The character will have some really physical job—banging nails or pouring concrete.
Driving a backhoe. For weeks, all you will see are backhoes.
You will ask your writing mates to read the story. They are seasoned writers and editors, familiar with your work, and you trust them to give you great input.
Meanwhile, you will sell the story to a lit magazine. When your friends show up with pages of notes, you will say, “Thanks, but I already sold that story. Would you like a beer?”
They will drink all of your beer and also have their sweet revenge.
Because no short story is perfect (unless Dagoberto Gilb wrote it).
Your friends will drink your beer and eat the kiss-up pizza you got for them, while they tactfully point out all the things that are still wrong with your story that’s going to get published.
You will go to bed but not sleep a wink over that tired phrase you used in the third paragraph. You’ll get up and write a long e-mail to the magazine editor asking if you can change a line or two, and how about that part where instead of going to the library the character goes to see the Dakota who runs the junkyard? What if tension isn’t building quickly enough in the front of the story, so can you cut some lines to get to the dramatics quicker? And the epiphany is implied but not obvious. Is that okay or should you add a line at the end to clarify?

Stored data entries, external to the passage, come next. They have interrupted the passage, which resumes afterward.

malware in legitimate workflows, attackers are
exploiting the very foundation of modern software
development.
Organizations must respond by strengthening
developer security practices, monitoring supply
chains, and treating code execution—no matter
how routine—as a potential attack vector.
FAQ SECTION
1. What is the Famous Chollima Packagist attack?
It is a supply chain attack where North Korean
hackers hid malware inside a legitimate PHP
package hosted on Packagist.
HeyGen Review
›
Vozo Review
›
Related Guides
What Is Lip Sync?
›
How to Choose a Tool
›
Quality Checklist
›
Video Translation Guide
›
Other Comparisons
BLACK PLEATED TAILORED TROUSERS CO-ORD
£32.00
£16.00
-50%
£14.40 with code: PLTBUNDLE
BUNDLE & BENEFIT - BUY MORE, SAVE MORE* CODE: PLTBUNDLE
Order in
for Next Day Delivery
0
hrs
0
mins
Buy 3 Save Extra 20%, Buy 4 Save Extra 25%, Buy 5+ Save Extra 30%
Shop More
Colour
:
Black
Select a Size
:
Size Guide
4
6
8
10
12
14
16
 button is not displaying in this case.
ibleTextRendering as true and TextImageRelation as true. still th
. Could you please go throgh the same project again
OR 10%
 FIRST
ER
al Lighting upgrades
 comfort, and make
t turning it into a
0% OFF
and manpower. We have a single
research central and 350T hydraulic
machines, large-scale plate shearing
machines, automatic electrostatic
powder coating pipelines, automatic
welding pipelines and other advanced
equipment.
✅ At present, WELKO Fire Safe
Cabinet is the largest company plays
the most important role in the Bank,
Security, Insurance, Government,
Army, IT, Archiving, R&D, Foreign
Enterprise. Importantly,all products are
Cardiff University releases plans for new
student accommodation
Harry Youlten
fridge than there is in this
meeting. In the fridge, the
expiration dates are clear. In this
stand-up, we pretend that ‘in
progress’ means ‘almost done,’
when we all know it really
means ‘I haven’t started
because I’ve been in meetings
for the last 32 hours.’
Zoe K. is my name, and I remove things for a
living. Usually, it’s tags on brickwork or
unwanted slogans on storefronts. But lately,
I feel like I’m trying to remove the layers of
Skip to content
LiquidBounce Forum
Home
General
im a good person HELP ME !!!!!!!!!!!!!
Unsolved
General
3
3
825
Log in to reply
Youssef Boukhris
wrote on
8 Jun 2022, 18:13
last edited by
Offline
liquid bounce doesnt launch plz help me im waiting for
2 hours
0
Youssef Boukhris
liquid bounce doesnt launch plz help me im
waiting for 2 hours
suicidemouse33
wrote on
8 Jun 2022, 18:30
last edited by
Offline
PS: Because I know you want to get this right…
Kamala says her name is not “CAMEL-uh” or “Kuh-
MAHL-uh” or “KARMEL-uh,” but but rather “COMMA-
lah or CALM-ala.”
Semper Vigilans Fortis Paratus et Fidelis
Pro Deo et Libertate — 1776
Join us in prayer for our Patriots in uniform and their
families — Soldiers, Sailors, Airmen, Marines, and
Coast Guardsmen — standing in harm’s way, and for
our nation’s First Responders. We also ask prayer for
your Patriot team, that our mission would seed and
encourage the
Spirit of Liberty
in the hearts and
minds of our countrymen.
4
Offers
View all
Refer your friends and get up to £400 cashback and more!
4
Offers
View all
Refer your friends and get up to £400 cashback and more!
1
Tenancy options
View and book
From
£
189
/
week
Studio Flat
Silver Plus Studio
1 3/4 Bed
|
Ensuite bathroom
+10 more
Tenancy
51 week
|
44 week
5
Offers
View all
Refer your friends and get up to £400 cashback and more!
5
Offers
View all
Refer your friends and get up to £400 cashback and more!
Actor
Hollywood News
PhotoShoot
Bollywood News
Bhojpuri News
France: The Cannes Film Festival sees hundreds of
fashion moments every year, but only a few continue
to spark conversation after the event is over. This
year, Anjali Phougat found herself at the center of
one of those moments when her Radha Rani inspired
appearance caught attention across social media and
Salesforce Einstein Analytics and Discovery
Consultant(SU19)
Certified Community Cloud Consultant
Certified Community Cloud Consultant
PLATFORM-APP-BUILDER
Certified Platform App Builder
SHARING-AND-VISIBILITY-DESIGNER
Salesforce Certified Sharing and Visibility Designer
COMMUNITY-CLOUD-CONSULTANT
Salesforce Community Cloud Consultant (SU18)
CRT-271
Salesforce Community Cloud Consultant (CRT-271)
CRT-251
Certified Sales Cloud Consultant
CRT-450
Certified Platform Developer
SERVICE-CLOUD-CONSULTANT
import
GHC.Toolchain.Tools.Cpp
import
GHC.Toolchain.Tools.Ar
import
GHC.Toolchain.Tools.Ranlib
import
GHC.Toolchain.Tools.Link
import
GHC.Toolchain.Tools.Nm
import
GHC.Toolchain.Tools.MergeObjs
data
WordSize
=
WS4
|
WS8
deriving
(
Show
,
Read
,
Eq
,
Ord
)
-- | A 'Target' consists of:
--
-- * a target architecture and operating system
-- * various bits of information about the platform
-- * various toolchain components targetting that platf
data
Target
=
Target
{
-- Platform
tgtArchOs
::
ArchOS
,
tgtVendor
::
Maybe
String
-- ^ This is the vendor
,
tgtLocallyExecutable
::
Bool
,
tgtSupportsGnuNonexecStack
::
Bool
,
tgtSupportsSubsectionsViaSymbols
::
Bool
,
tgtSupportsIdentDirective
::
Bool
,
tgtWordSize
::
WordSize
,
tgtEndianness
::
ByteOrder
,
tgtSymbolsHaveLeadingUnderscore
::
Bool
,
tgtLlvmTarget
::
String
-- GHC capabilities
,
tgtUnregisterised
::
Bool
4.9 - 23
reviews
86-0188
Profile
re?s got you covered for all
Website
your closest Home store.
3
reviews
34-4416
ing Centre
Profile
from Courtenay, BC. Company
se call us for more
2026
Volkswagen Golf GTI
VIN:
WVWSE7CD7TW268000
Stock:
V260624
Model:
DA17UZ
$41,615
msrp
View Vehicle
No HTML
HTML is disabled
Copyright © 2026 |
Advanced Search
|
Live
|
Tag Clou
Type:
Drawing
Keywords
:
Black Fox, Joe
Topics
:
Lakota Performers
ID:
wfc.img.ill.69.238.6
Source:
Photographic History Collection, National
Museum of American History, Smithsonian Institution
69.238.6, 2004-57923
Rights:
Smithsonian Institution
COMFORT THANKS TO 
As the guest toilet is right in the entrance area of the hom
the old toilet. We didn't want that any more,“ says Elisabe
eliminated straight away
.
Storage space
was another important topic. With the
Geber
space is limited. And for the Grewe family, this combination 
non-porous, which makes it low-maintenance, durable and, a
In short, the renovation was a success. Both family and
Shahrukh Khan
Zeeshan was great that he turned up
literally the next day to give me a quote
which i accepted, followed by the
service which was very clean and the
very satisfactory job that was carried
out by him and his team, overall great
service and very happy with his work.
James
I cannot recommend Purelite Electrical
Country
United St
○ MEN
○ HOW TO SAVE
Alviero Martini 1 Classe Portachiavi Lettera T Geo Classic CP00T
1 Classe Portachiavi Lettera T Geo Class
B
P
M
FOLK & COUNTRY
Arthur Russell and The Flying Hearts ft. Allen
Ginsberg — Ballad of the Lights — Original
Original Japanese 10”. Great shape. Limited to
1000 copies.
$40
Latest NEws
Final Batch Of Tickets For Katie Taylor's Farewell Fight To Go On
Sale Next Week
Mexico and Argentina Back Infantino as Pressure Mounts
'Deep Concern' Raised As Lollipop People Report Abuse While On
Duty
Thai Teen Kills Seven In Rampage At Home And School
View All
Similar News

You will not send the e-mail for fear that the editor will agree to the point of changing her mind about publishing the story.
You will instead e-mail your friends and apologize profusely for not waiting to receive their advice before sending off your story. Your flawed little story.
Your friends will forgive you, because they are classy and wonderful and truly your friends.
You will feel alternately joyful and embarrassed that your flawed little story will soon be in print.
You will vow to never, ever make that mistake again or to treat your friends so poorly.
And you will keep writing, because that is all you know to do, and now all you see are girls with suitcases.